- _Task description_
Of the lines in the material below, print only those from the one containing "projet hollywoodien ambitieux" to the one containing "надо грустить, мы", ends included, exactly as written and without pictures.

--- START ---

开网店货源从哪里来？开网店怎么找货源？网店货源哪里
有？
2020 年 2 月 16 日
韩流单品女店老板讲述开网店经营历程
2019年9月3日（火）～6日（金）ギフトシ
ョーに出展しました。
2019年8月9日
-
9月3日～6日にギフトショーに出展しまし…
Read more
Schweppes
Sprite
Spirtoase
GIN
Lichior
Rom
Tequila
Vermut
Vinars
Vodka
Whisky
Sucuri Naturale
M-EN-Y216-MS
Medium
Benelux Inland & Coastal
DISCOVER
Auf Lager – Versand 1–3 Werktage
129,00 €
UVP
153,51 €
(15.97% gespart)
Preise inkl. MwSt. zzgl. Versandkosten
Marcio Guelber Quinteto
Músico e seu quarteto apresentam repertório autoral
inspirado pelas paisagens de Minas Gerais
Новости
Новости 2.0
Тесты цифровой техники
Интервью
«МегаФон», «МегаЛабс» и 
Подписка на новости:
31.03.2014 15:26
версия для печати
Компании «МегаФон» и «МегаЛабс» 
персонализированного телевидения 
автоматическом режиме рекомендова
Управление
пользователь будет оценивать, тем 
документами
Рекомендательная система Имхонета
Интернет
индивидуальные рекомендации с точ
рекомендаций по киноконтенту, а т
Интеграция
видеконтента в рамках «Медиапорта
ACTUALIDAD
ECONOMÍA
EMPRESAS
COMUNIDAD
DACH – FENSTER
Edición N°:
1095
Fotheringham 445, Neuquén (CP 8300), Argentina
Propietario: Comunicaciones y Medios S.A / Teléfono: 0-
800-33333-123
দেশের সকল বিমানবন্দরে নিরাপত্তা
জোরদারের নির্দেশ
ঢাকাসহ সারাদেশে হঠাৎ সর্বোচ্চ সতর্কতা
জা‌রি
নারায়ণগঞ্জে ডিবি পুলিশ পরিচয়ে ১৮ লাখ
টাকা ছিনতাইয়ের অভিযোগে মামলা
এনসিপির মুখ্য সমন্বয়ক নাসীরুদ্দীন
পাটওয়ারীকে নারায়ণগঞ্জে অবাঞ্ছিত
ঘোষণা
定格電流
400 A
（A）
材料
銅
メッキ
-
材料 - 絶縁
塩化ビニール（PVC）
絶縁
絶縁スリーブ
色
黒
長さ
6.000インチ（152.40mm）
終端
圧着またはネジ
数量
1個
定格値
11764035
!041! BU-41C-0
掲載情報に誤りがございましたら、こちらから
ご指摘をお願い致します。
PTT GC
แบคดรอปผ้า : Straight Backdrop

--- END ---
--- START ---

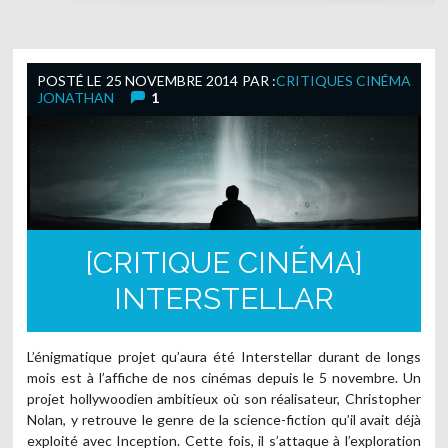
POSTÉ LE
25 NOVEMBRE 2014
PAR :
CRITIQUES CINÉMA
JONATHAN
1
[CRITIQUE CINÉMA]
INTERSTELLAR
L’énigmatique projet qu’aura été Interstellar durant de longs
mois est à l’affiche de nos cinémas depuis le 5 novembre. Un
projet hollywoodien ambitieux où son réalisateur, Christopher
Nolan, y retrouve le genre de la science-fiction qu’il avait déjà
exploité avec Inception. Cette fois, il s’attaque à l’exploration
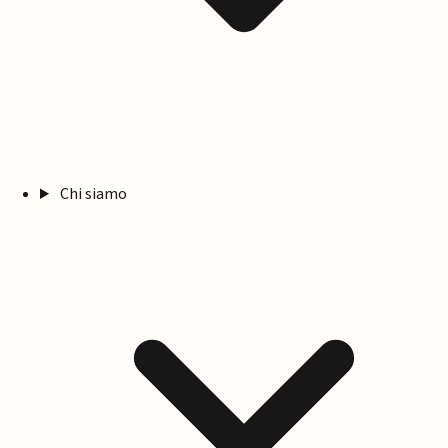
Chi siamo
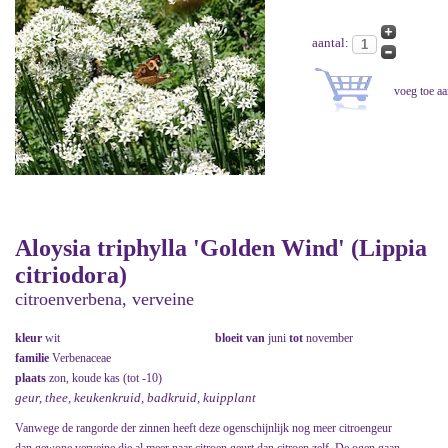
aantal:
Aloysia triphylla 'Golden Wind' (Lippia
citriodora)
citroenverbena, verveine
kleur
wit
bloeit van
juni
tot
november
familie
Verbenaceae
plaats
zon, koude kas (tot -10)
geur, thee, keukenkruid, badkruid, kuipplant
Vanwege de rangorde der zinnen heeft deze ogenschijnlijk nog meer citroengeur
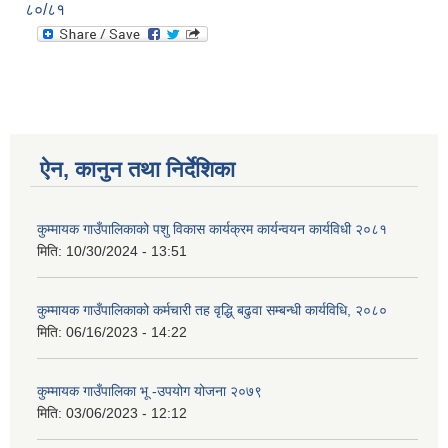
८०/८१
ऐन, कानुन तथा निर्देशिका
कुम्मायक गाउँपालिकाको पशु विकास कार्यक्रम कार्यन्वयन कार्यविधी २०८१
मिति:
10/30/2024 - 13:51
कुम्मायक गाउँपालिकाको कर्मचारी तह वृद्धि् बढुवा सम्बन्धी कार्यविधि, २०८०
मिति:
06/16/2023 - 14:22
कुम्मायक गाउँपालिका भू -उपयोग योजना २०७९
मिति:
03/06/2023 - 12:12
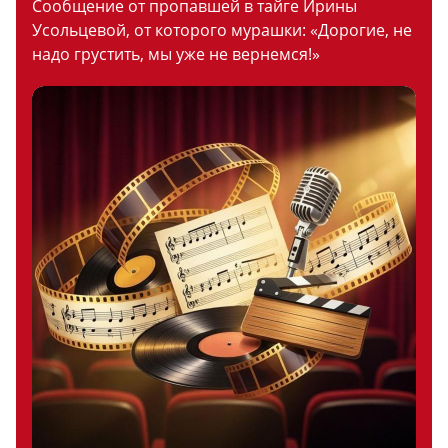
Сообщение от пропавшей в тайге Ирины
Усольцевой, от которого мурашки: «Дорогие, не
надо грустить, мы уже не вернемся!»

--- END ---

- _Completed task_
projet hollywoodien ambitieux où son réalisateur, Christopher
Nolan, y retrouve le genre de la science-fiction qu’il avait déjà
exploité avec Inception. Cette fois, il s’attaque à l’exploration
Chi siamo
aantal:
Aloysia triphylla 'Golden Wind' (Lippia
citriodora)
citroenverbena, verveine
kleur
wit
bloeit van
juni
tot
november
familie
Verbenaceae
plaats
zon, koude kas (tot -10)
geur, thee, keukenkruid, badkruid, kuipplant
Vanwege de rangorde der zinnen heeft deze ogenschijnlijk nog meer citroengeur
८०/८१
ऐन, कानुन तथा निर्देशिका
कुम्मायक गाउँपालिकाको पशु विकास कार्यक्रम कार्यन्वयन कार्यविधी २०८१
मिति:
10/30/2024 - 13:51
कुम्मायक गाउँपालिकाको कर्मचारी तह वृद्धि् बढुवा सम्बन्धी कार्यविधि, २०८०
मिति:
06/16/2023 - 14:22
कुम्मायक गाउँपालिका भू -उपयोग योजना २०७९
मिति:
03/06/2023 - 12:12
Сообщение от пропавшей в тайге Ирины
Усольцевой, от которого мурашки: «Дорогие, не
надо грустить, мы уже не вернемся!»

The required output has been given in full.